Steve McLinden / Shopping Centers Today – Not only are this year’s expanding retailers scrambling to keep pace with the fastest-changing industry landscape in history, they are also squaring off against increasing numbers of global competitors. Absent from most of today’s business models are any expansion-by-saturation strategies and the old cookie-cutter store formats; in their place are microdemographic site selection, creative use of smaller spaces and multichannel digital presentations.
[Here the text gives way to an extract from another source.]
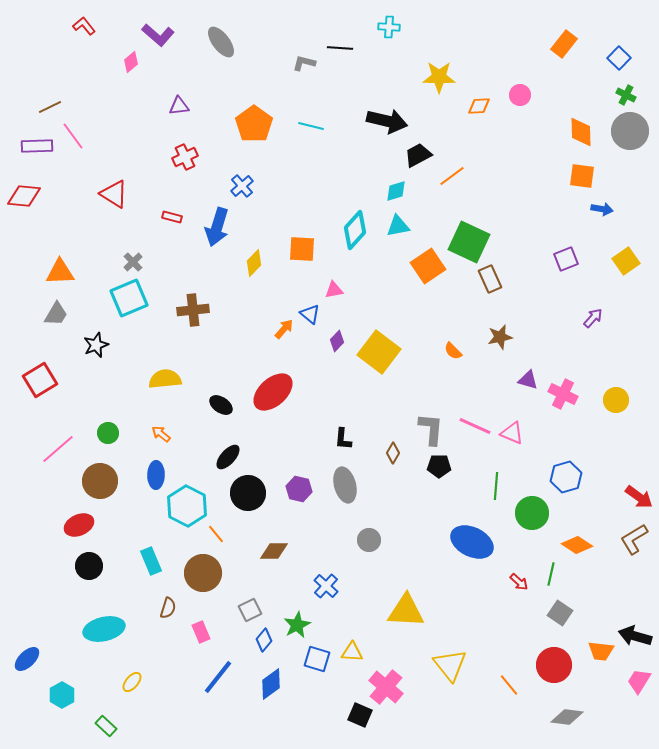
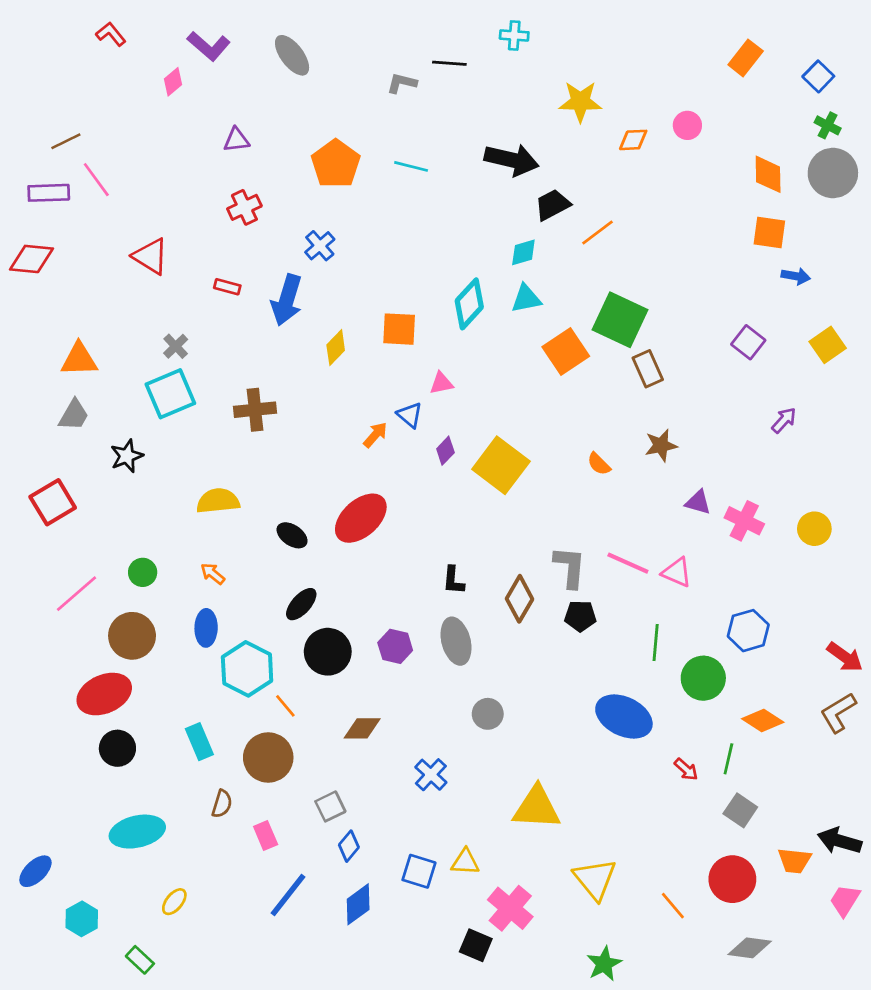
purple square: (566, 259) -> (748, 342), turned -30
brown diamond: (393, 453) -> (519, 599), size x1.6
red ellipse: (79, 525) -> (104, 694), size x1.4
green star: (297, 625) -> (604, 964), moved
Armed with these new approaches and working from a relatively robust 2014, retailers and restaurateurs are projecting their expansion visions and initiatives worldwide, observers say. “The world of retail is changing quite dramatically,” said Michael Hirschfeld, senior vice president of national retail tenant services at third-party mall management firm JLL. Improvements in distribution channels and web offerings are giving tenants broader geographic and branding opportunities, he says. “Some of our smaller, emerging clients may go into the U.S. West Coast with their first stores, but may choose London for their second, and Tokyo for their third.”
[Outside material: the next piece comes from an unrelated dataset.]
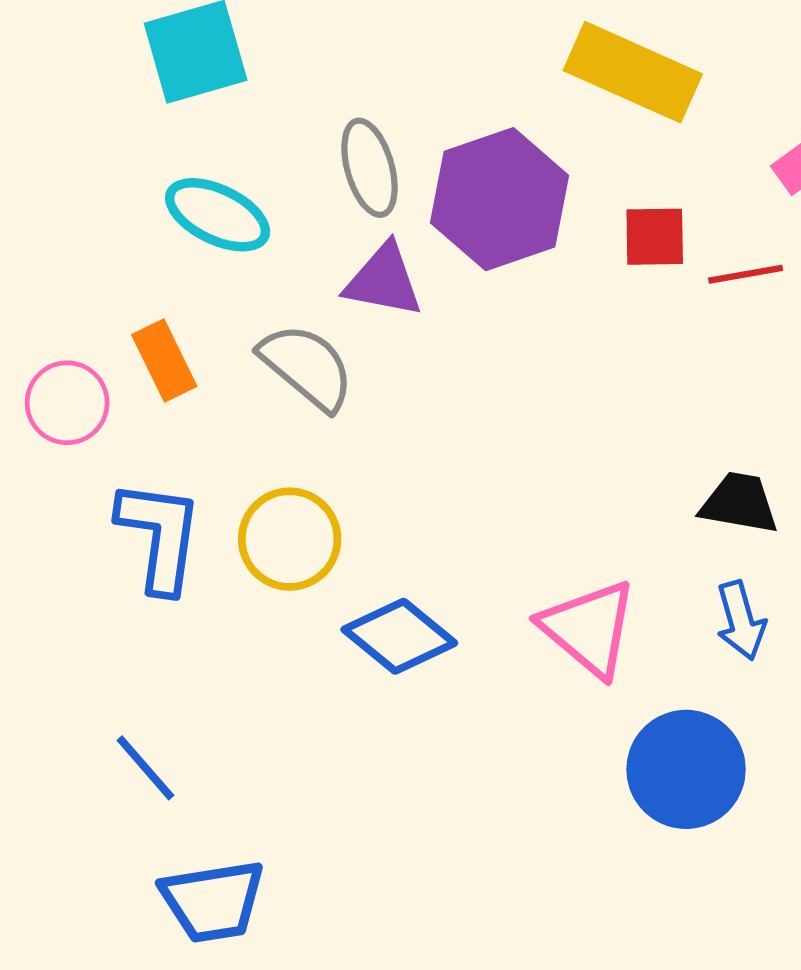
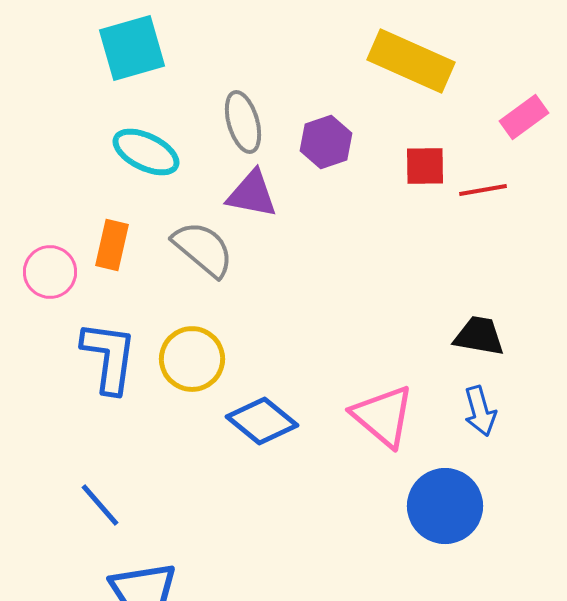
purple hexagon: (500, 199) -> (326, 142), size x0.6
orange rectangle: (164, 360) -> (112, 245), turned 39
RBC Capital Markets said in November that the 2,000 retailers in its database indicated they would open nearly 78,000 stores over the following 24 months — an increase of 0.7 percent over the figures projected at year-end 2013. The retail sector likely to see the greatest jump in store openings over the period is men’s apparel, which boasts nearly 400 stores in the pipeline, an increase of about 3 percent. Lingerie shops also have some ambitious expansion plans, with 76 additional stores in the planning stage, similarly an increase of nearly 3 percent.
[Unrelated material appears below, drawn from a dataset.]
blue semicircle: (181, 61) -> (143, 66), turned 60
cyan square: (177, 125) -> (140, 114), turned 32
The store openings include a growing number of online retailers moving into their first physical stores, according to retail consultant Jeff Green, who heads an eponymous firm in Phoenix. Among these is Amazon.com, which will roll out its brick-and-mortar concept in New York City, in -midtown Manhattan, this year, perhaps to be followed by a second one, in Miami. Birchbox and Nasty Gal, which opened their first stores late last year, are at the head of an expanding list of online retailers that have in recent months been leasing stores for the first time. Brick-and-mortar remains primary, but “the way to develop a successful brand these days is through multiple distribution channels,” according to Green. Meanwhile, most major retailers continue to trim back their store sizes, he says. “Everyone is downsizing — anybody who has upsized has realized they have made a mistake,” he said. “Even Walmart is cutting the size of supercenters.”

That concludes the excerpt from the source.